#### Exercise objective:
In the listing below, find the line containing "Кессоны для скважины и канализации" and the line containing "Доставка и оплата". Repeat exactly those two lines and every line between them, nothing more.

#### Data shown:
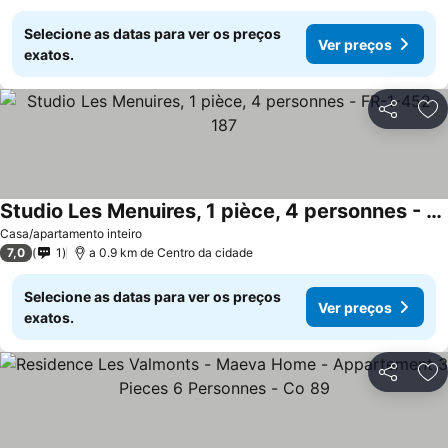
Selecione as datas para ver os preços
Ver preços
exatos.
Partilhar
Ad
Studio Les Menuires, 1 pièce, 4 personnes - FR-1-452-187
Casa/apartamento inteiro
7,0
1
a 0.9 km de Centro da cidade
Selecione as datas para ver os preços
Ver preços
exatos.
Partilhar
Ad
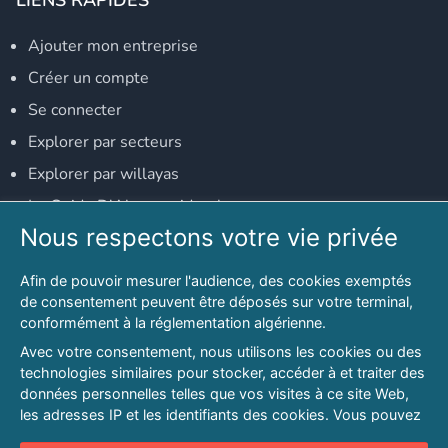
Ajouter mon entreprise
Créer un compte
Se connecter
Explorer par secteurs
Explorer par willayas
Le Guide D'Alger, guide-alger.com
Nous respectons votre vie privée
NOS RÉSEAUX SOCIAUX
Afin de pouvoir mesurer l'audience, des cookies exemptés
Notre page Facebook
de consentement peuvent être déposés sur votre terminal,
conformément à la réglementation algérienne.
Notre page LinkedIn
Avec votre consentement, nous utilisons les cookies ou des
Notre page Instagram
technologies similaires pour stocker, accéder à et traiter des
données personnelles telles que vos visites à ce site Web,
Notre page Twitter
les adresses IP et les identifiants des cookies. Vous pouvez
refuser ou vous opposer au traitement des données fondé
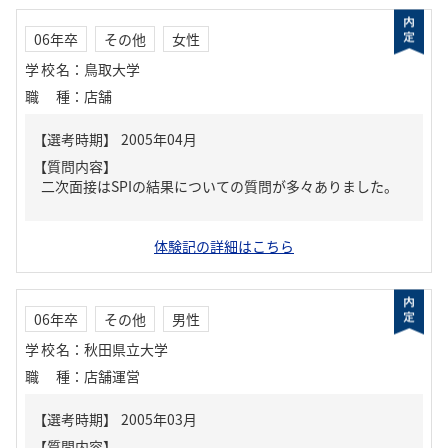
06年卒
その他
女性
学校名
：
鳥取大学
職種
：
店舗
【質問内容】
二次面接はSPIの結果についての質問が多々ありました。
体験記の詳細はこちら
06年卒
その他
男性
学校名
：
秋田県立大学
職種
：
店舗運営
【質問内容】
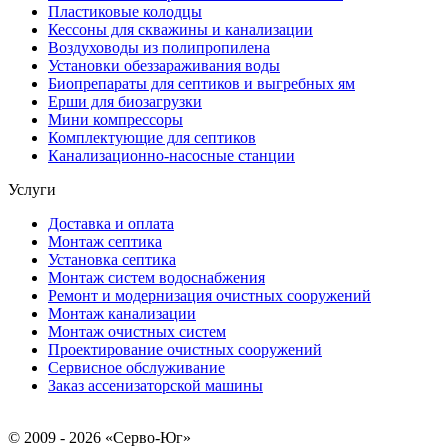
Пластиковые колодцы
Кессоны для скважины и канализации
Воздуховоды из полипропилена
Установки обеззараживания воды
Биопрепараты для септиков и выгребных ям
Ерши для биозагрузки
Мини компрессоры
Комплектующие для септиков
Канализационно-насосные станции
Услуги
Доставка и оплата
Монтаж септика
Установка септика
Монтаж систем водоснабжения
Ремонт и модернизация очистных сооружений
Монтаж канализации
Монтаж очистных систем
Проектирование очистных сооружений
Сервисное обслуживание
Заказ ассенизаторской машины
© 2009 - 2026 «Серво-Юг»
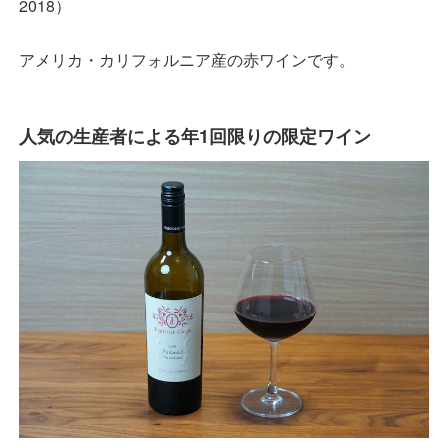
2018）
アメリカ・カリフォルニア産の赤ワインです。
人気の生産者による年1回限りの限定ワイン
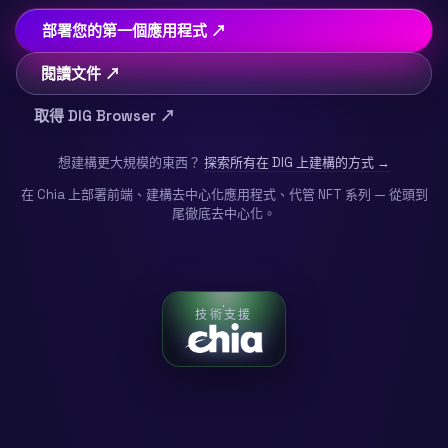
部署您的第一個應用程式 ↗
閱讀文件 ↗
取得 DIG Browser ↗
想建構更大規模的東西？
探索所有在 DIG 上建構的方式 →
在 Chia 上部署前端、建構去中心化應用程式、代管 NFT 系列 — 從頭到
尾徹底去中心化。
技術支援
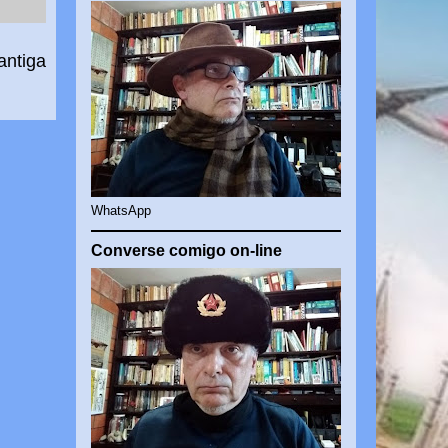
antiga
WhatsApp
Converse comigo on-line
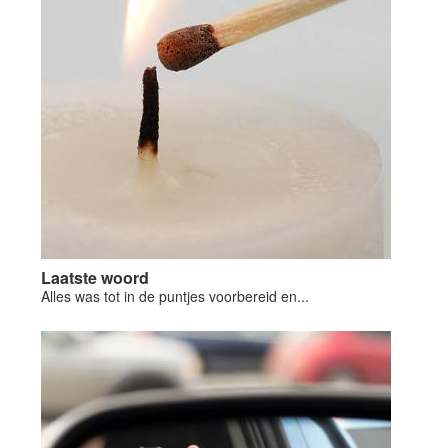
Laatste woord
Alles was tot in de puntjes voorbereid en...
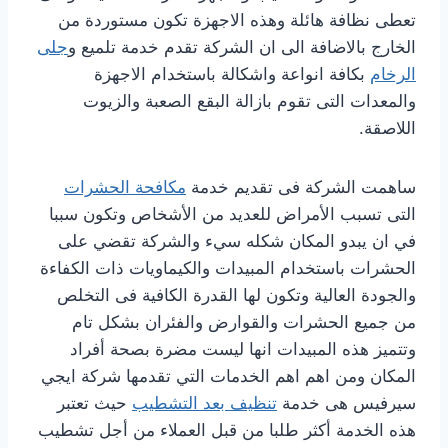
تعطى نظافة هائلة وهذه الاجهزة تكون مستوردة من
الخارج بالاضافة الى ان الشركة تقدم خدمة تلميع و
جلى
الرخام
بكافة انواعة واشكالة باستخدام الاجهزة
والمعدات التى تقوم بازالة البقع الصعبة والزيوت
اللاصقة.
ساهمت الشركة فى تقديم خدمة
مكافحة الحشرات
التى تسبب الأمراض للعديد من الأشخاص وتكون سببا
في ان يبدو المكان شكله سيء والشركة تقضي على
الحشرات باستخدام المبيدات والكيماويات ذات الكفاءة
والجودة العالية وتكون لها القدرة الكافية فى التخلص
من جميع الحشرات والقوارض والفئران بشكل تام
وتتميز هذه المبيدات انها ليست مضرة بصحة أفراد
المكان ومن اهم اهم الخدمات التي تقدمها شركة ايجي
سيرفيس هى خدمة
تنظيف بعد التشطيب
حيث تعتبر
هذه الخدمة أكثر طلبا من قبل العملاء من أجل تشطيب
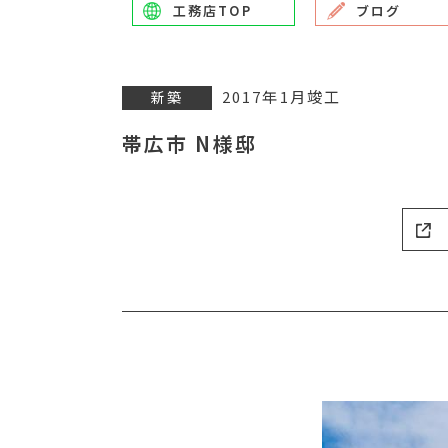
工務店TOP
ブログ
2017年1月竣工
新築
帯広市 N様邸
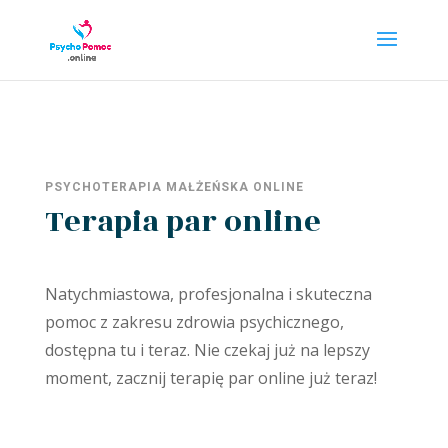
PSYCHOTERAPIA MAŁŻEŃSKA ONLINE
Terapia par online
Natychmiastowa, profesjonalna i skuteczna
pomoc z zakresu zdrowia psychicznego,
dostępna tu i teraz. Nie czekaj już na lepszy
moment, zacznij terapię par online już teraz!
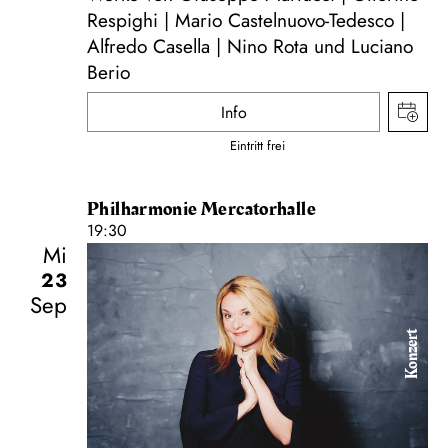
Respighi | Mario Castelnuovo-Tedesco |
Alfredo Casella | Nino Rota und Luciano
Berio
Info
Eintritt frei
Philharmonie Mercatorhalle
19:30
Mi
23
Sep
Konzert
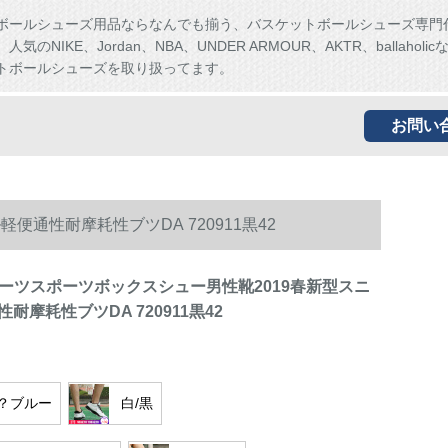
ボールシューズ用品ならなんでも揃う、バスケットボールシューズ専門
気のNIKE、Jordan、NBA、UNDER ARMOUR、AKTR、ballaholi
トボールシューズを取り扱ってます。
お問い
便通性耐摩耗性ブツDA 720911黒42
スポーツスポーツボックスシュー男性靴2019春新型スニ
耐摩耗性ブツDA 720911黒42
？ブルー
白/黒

#### Answer to this problem:
Кессоны для скважины и канализации
Воздуховоды из полипропилена
Установки обеззараживания воды
Биопрепараты для септиков и выгребных ям
Ерши для биозагрузки
Мини компрессоры
Комплектующие для септиков
Канализационно-насосные станции
Услуги
Доставка и оплата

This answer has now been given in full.